Current models of GA signaling during germination include the negative regulators RGL2 and possibly RGL1 (Sun and Gubler, 2004). RGL2 is downregulated transcriptionally and posttranslationally in response to GA during germination (Lee et al., 2002; Tyler et al., 2004). Since the genetic state of LEP does not affect the transcript accumulation of RGL1 or RGL2 (Figure 7; see Supplemental Figure 5 online), LEP may regulate GA signaling through a novel signaling cascade independent of these proteins. In our experimental conditions, RGL2 transcript accumulation was unaltered in wild-type seeds (Wassilewskija [Ws-2]) after a 24 h shift to 23°C (Figure 7), though the same treatment with a different ecotype (Landsberg erecta) conferred a reduction in RGL2 transcript levels (Lee et al., 2002). This difference could be attributed to the wild-type genetic background used in these experiments.

Based on the data presented here, we propose two possible models to explain the role that LEP plays during germination. The first model suggests that there are two GA-signaling cascades acting independently of each other (Figure 8A). The primary cascade includes RGL2, which acts as a negative regulator. GA promotes germination by altering RGL2 mRNA transcript and/or protein levels. In the second independent cascade, LEP positively modulates GA-induced germination.

In an alternative model, LEP is acting in conjunction with RGL2 via direct or indirect interactions to promote germination (Figure 8B). GA-induced reduction of RGL2 enables LEP and other transcription factors to promote germination possibly through activation of GA-responsive genes. A number of both transcriptional activators and repressors must play an important role in GA-induced germination, as microarray analysis of the GA-biosynthesis mutant, ga1-3, show that a number of genes are upregulated or downregulated in response to GA at different time points during germination (Ogawa et al., 2003). Transcription factors, such as LEP, that are positive regulators of GA signaling must be involved in promoting germination in order to cause the upregulation of genes in response to GA.

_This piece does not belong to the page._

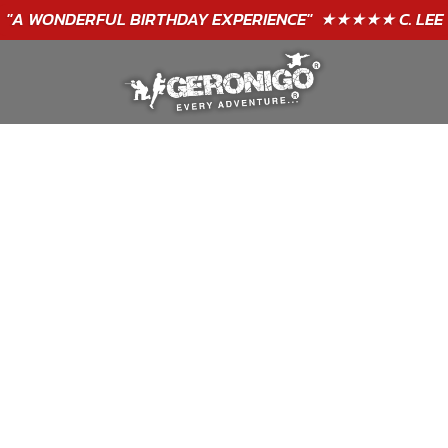
"A WONDERFUL
BIRTHDAY
EXPERIENCE"
★★★★★ C. LEE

Lines overexpressing LEP suggest that its role in GA signaling may be more complex than the above models indicate (Figure 8). Strong LEP-OX lines are severe dwarfs and sterile, resembling mutants that are GA deficient or that constitutively express negative regulators of GA signaling. In addition, LEP-OX seedlings, like lep-1, have short hypocotyls in the light and in the dark (Figures 2 and 3), suggesting there is a deficiency in hormone production or response. Taken together, LEP may be negatively regulating the biosynthesis of GA through a feedback mechanism. There is precedent for GA signaling components affecting GA levels in Arabidopsis, since the constitutive GA-response mutant, repressor of ga1-3 #24, has lower transcript accumulation of a GA-biosynthetic gene (Dill and Sun, 2001).

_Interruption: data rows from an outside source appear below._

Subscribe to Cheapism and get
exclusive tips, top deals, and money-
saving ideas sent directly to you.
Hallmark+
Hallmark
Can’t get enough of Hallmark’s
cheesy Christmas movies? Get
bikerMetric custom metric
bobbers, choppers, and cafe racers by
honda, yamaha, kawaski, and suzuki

In summary, we have identified a new role for the AP2 transcription factor LEP in GA-induced germination. A number of factors are important for germination to occur, two of the most critical being GA and light (Borthwick et al., 1952). The interconnection between light and GA during germination is not well understood, and LEP may represent a point of interaction between light and hormone signaling. The lep-1 aberrant germination response is unaffected by GA when a red light treatment is provided (Figure 4C); however, lep-1 is less responsive to GA when no light treatment is given (Figure 6), suggesting that both light and GA may play a critical role in LEP-induced germination. Future experiments will further explore the role of light on LEP-induced germination as well as the genetic and/or physical interactions between LEP and RGL2.

METHODS

Plant Materials and Growth Conditions

The phyB-4, sob2-D phyB-4, and LEP-OX mutants are in the Columbia (Col-0) ecotype. The LEP-OX plants are described in detail by van der Graaff et al. (2000). The lep-1 mutant, which contains a T-DNA in the LEP gene, is in the Wassilewskija (Ws-2) ecotype. The lep-1 mutant is from the Wisconsin knockout collection, and its isolation is described by van der Graaff et al. (2002).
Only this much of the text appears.